Give an exact copy of the data that follows.

Extracted page text data:
================================
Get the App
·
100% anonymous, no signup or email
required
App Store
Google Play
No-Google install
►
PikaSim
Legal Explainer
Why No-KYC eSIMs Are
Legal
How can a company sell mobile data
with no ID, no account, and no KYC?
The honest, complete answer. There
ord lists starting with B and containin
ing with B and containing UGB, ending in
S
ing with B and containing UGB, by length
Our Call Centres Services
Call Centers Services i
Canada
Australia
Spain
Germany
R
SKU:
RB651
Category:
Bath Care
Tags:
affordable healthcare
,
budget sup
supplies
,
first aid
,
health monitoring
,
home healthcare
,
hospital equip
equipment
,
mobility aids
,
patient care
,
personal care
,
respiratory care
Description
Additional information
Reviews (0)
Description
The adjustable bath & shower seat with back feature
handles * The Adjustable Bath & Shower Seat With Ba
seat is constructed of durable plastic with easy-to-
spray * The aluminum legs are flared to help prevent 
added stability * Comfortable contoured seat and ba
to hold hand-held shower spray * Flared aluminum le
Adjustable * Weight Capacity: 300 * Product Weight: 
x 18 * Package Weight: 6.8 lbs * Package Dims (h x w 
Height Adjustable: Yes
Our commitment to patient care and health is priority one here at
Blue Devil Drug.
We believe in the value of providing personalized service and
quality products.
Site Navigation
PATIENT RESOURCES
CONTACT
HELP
================================
### ANSWER
Get the App
·
100% anonymous, no signup or email
required
App Store
Google Play
No-Google install
►
PikaSim
Legal Explainer
Why No-KYC eSIMs Are
Legal
How can a company sell mobile data
with no ID, no account, and no KYC?
The honest, complete answer. There
ord lists starting with B and containin
ing with B and containing UGB, ending in
S
ing with B and containing UGB, by length
Our Call Centres Services
Call Centers Services i
Canada
Australia
Spain
Germany
R
SKU:
RB651
Category:
Bath Care
Tags:
affordable healthcare
,
budget sup
supplies
,
first aid
,
health monitoring
,
home healthcare
,
hospital equip
equipment
,
mobility aids
,
patient care
,
personal care
,
respiratory care
Description
Additional information
Reviews (0)
Description
The adjustable bath & shower seat with back feature
handles * The Adjustable Bath & Shower Seat With Ba
seat is constructed of durable plastic with easy-to-
spray * The aluminum legs are flared to help prevent 
added stability * Comfortable contoured seat and ba
to hold hand-held shower spray * Flared aluminum le
Adjustable * Weight Capacity: 300 * Product Weight: 
x 18 * Package Weight: 6.8 lbs * Package Dims (h x w 
Height Adjustable: Yes
Our commitment to patient care and health is priority one here at
Blue Devil Drug.
We believe in the value of providing personalized service and
quality products.
Site Navigation
PATIENT RESOURCES
CONTACT
HELP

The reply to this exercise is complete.